- **Exercise objective**
I'd like the listing below copied exactly, with the images left out.

[Start of section]

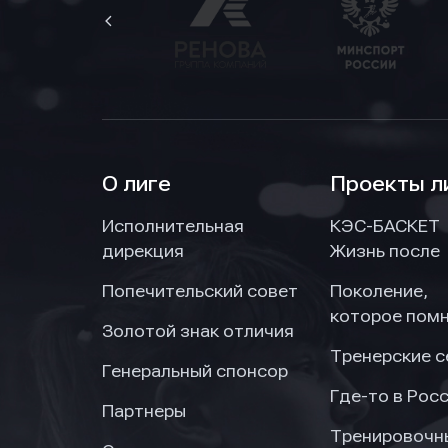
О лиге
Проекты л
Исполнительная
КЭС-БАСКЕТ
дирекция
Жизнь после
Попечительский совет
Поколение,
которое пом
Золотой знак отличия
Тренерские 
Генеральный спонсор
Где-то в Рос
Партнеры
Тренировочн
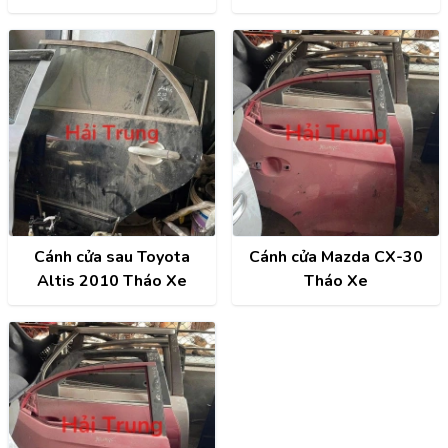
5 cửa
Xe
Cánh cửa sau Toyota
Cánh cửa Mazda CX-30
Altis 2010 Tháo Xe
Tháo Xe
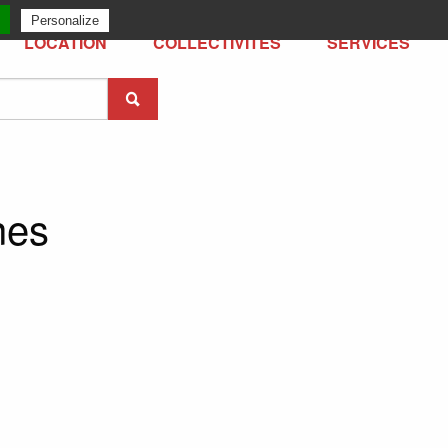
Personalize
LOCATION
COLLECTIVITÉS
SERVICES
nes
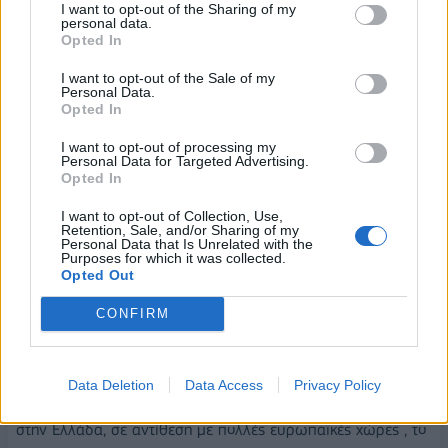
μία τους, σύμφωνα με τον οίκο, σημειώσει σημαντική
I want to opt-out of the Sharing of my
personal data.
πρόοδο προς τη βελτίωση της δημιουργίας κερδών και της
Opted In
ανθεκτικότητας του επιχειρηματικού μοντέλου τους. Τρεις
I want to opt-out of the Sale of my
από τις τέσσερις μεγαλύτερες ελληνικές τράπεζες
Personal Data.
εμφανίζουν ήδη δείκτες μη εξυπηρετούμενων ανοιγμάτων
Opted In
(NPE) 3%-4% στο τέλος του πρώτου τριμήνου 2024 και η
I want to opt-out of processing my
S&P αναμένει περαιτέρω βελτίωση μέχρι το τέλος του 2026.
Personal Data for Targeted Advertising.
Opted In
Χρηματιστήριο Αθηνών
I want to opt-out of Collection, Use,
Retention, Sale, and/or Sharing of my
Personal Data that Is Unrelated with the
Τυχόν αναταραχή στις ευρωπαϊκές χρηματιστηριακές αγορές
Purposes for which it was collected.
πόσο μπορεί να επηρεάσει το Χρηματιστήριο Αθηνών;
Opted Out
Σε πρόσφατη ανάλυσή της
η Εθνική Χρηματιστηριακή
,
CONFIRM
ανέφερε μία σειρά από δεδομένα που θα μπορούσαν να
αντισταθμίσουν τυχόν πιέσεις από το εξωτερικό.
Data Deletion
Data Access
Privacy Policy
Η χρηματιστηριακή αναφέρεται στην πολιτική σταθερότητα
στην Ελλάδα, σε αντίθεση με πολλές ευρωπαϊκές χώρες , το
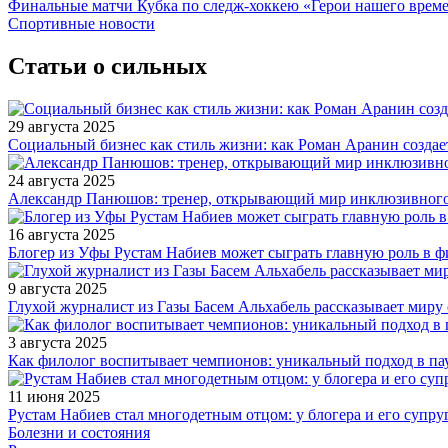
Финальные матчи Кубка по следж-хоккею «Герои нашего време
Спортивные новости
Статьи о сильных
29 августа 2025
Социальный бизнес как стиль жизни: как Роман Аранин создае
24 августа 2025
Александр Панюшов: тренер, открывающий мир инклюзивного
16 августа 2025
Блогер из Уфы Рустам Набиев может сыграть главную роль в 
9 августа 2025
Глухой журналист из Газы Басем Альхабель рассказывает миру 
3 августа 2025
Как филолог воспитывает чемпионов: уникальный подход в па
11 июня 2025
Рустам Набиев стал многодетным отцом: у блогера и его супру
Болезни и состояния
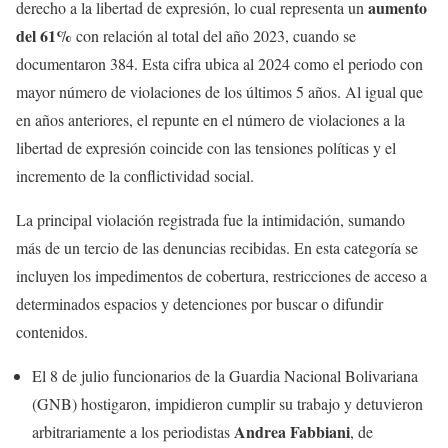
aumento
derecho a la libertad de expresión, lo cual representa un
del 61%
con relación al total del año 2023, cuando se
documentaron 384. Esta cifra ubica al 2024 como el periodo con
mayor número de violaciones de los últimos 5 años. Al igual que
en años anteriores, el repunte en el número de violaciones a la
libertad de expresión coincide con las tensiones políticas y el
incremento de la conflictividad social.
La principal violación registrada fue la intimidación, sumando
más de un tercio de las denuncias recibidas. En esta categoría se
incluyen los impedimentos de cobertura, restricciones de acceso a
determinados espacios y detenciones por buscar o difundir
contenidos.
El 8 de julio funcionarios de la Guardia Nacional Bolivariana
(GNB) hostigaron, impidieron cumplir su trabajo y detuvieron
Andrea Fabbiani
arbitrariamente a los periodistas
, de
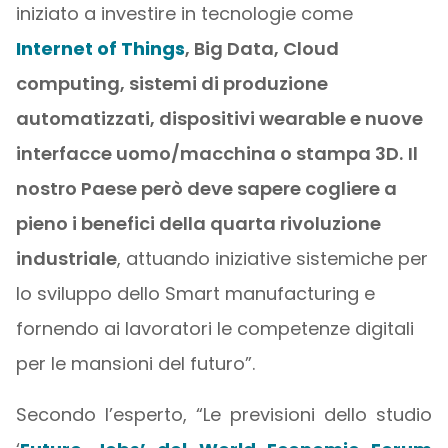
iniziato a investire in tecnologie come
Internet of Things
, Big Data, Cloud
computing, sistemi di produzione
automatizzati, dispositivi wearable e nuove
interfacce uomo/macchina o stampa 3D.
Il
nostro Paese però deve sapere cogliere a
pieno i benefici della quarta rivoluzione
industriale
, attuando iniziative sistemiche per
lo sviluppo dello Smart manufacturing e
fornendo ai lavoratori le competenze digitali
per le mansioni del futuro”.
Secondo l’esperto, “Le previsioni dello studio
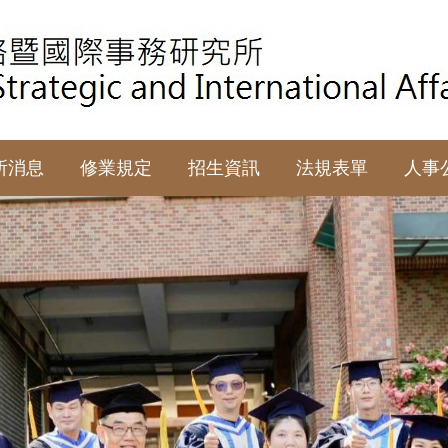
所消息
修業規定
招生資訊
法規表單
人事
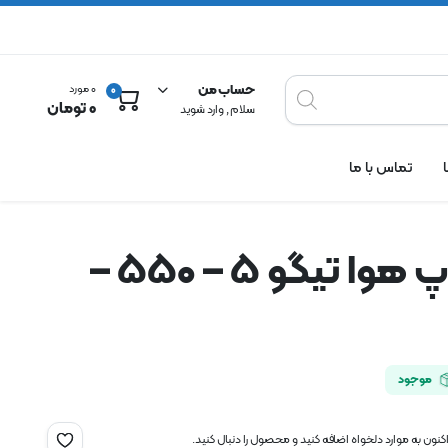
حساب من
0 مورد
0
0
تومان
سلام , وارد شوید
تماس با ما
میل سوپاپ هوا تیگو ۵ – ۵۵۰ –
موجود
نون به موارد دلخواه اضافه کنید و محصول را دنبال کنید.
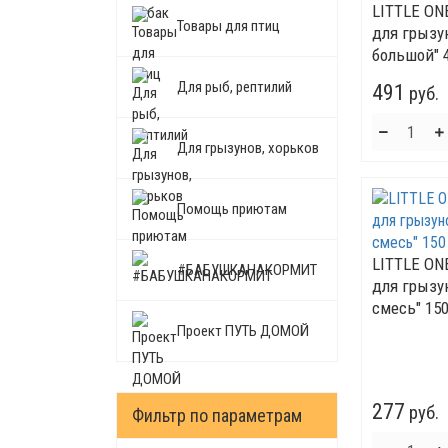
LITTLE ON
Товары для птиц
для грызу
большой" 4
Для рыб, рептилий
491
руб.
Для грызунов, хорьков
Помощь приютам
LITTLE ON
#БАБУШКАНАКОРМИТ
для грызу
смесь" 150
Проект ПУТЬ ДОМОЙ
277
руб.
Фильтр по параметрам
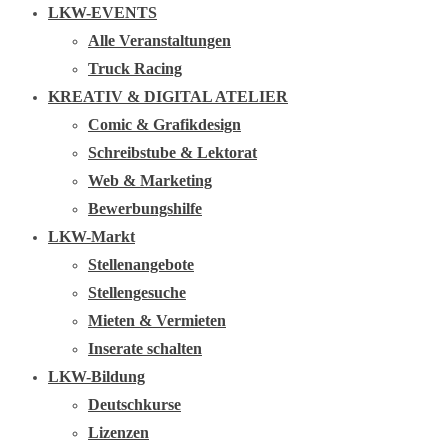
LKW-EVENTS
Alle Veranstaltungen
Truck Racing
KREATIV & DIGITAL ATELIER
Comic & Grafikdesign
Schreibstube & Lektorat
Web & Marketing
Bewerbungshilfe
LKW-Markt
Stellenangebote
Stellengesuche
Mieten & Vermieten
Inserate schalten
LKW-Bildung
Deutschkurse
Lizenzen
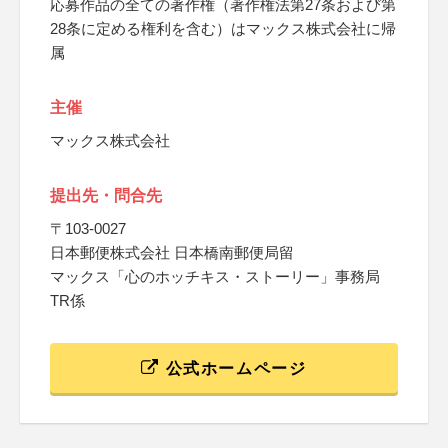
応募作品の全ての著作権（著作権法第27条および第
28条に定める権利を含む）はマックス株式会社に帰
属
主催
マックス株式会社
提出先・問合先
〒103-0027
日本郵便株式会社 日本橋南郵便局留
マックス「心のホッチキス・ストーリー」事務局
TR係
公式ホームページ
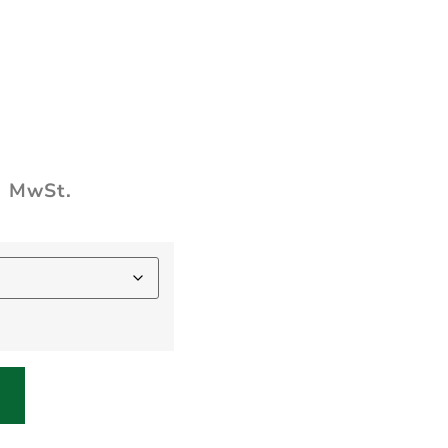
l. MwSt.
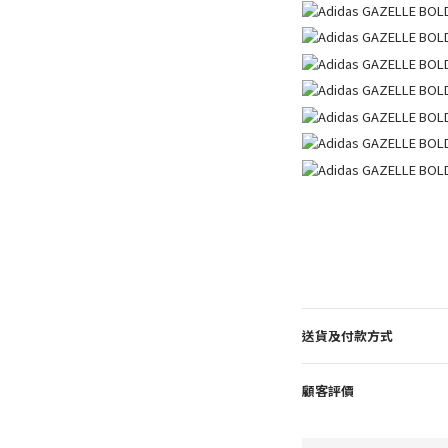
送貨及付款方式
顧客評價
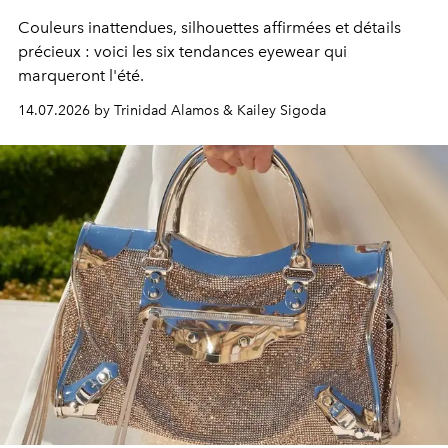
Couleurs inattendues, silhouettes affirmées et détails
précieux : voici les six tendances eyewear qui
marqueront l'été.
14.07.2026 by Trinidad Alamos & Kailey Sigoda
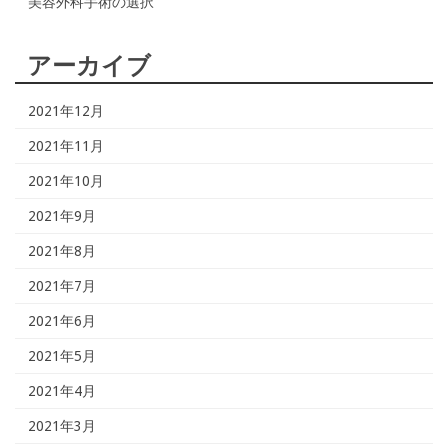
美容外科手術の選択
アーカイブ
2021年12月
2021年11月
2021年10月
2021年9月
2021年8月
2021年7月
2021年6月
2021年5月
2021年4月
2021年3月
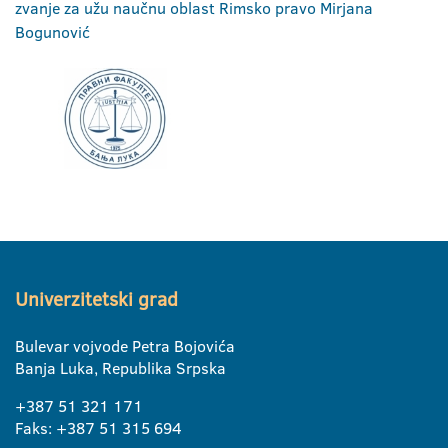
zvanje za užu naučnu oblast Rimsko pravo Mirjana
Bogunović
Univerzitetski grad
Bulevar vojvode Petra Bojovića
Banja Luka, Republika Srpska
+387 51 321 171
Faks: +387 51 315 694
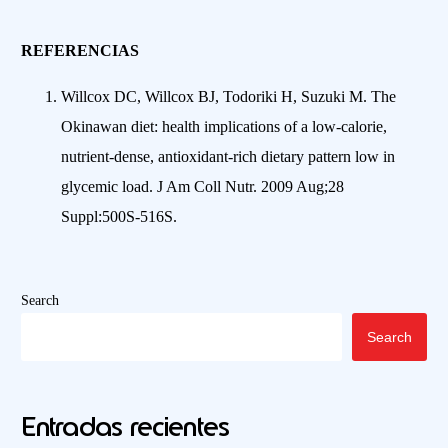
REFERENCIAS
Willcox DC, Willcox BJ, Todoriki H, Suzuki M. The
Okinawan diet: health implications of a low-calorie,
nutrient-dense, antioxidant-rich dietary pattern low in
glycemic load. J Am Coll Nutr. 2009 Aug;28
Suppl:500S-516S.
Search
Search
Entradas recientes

[End of section]

- **Exercise answer**
О лиге
Проекты л
Исполнительная
КЭС-БАСКЕТ
дирекция
Жизнь после
Попечительский совет
Поколение,
которое пом
Золотой знак отличия
Тренерские 
Генеральный спонсор
Где-то в Рос
Партнеры
Тренировочн
5 cửa
Xe
Cánh cửa sau Toyota
Cánh cửa Mazda CX-30
Altis 2010 Tháo Xe
Tháo Xe
Personalize
LOCATION
COLLECTIVITÉS
SERVICES
nes
μία τους, σύμφωνα με τον οίκο, σημειώσει σημαντική
I want to opt-out of the Sharing of my
personal data.
πρόοδο προς τη βελτίωση της δημιουργίας κερδών και της
Opted In
ανθεκτικότητας του επιχειρηματικού μοντέλου τους. Τρεις
I want to opt-out of the Sale of my
από τις τέσσερις μεγαλύτερες ελληνικές τράπεζες
Personal Data.
εμφανίζουν ήδη δείκτες μη εξυπηρετούμενων ανοιγμάτων
Opted In
(NPE) 3%-4% στο τέλος του πρώτου τριμήνου 2024 και η
I want to opt-out of processing my
S&P αναμένει περαιτέρω βελτίωση μέχρι το τέλος του 2026.
Personal Data for Targeted Advertising.
Opted In
Χρηματιστήριο Αθηνών
I want to opt-out of Collection, Use,
Retention, Sale, and/or Sharing of my
Personal Data that Is Unrelated with the
Τυχόν αναταραχή στις ευρωπαϊκές χρηματιστηριακές αγορές
Purposes for which it was collected.
πόσο μπορεί να επηρεάσει το Χρηματιστήριο Αθηνών;
Opted Out
Σε πρόσφατη ανάλυσή της
η Εθνική Χρηματιστηριακή
,
CONFIRM
ανέφερε μία σειρά από δεδομένα που θα μπορούσαν να
αντισταθμίσουν τυχόν πιέσεις από το εξωτερικό.
Data Deletion
Data Access
Privacy Policy
Η χρηματιστηριακή αναφέρεται στην πολιτική σταθερότητα
στην Ελλάδα, σε αντίθεση με πολλές ευρωπαϊκές χώρες , το
Финальные матчи Кубка по следж-хоккею «Герои нашего време
Спортивные новости
Статьи о сильных
29 августа 2025
Социальный бизнес как стиль жизни: как Роман Аранин создае
24 августа 2025
Александр Панюшов: тренер, открывающий мир инклюзивного
16 августа 2025
Блогер из Уфы Рустам Набиев может сыграть главную роль в 
9 августа 2025
Глухой журналист из Газы Басем Альхабель рассказывает миру 
3 августа 2025
Как филолог воспитывает чемпионов: уникальный подход в па
11 июня 2025
Рустам Набиев стал многодетным отцом: у блогера и его супру
Болезни и состояния
aumento
derecho a la libertad de expresión, lo cual representa un
del 61%
con relación al total del año 2023, cuando se
documentaron 384. Esta cifra ubica al 2024 como el periodo con
mayor número de violaciones de los últimos 5 años. Al igual que
en años anteriores, el repunte en el número de violaciones a la
libertad de expresión coincide con las tensiones políticas y el
incremento de la conflictividad social.
La principal violación registrada fue la intimidación, sumando
más de un tercio de las denuncias recibidas. En esta categoría se
incluyen los impedimentos de cobertura, restricciones de acceso a
determinados espacios y detenciones por buscar o difundir
contenidos.
El 8 de julio funcionarios de la Guardia Nacional Bolivariana
(GNB) hostigaron, impidieron cumplir su trabajo y detuvieron
Andrea Fabbiani
arbitrariamente a los periodistas
, de
iniziato a investire in tecnologie come
Internet of Things
, Big Data, Cloud
computing, sistemi di produzione
automatizzati, dispositivi wearable e nuove
interfacce uomo/macchina o stampa 3D.
Il
nostro Paese però deve sapere cogliere a
pieno i benefici della quarta rivoluzione
industriale
, attuando iniziative sistemiche per
lo sviluppo dello Smart manufacturing e
fornendo ai lavoratori le competenze digitali
per le mansioni del futuro”.
Secondo l’esperto, “Le previsioni dello studio
所消息
修業規定
招生資訊
法規表單
人事
حساب من
0 مورد
0
0
تومان
سلام , وارد شوید
تماس با ما
میل سوپاپ هوا تیگو ۵ – ۵۵۰ –
موجود
نون به موارد دلخواه اضافه کنید و محصول را دنبال کنید.
LITTLE ON
Товары для птиц
для грызу
большой" 4
Для рыб, рептилий
491
руб.
Для грызунов, хорьков
Помощь приютам
LITTLE ON
#БАБУШКАНАКОРМИТ
для грызу
смесь" 150
Проект ПУТЬ ДОМОЙ
277
руб.
Фильтр по параметрам
LKW-EVENTS
Alle Veranstaltungen
Truck Racing
KREATIV & DIGITAL ATELIER
Comic & Grafikdesign
Schreibstube & Lektorat
Web & Marketing
Bewerbungshilfe
LKW-Markt
Stellenangebote
Stellengesuche
Mieten & Vermieten
Inserate schalten
LKW-Bildung
Deutschkurse
Lizenzen
応募作品の全ての著作権（著作権法第27条および第
28条に定める権利を含む）はマックス株式会社に帰
属
主催
マックス株式会社
提出先・問合先
〒103-0027
日本郵便株式会社 日本橋南郵便局留
マックス「心のホッチキス・ストーリー」事務局
TR係
公式ホームページ
l. MwSt.
送貨及付款方式
顧客評價
Couleurs inattendues, silhouettes affirmées et détails
précieux : voici les six tendances eyewear qui
marqueront l'été.
14.07.2026 by Trinidad Alamos & Kailey Sigoda
美容外科手術の選択
アーカイブ
2021年12月
2021年11月
2021年10月
2021年9月
2021年8月
2021年7月
2021年6月
2021年5月
2021年4月
2021年3月
zvanje za užu naučnu oblast Rimsko pravo Mirjana
Bogunović
Univerzitetski grad
Bulevar vojvode Petra Bojovića
Banja Luka, Republika Srpska
+387 51 321 171
Faks: +387 51 315 694
REFERENCIAS
Willcox DC, Willcox BJ, Todoriki H, Suzuki M. The
Okinawan diet: health implications of a low-calorie,
nutrient-dense, antioxidant-rich dietary pattern low in
glycemic load. J Am Coll Nutr. 2009 Aug;28
Suppl:500S-516S.
Search
Search
Entradas recientes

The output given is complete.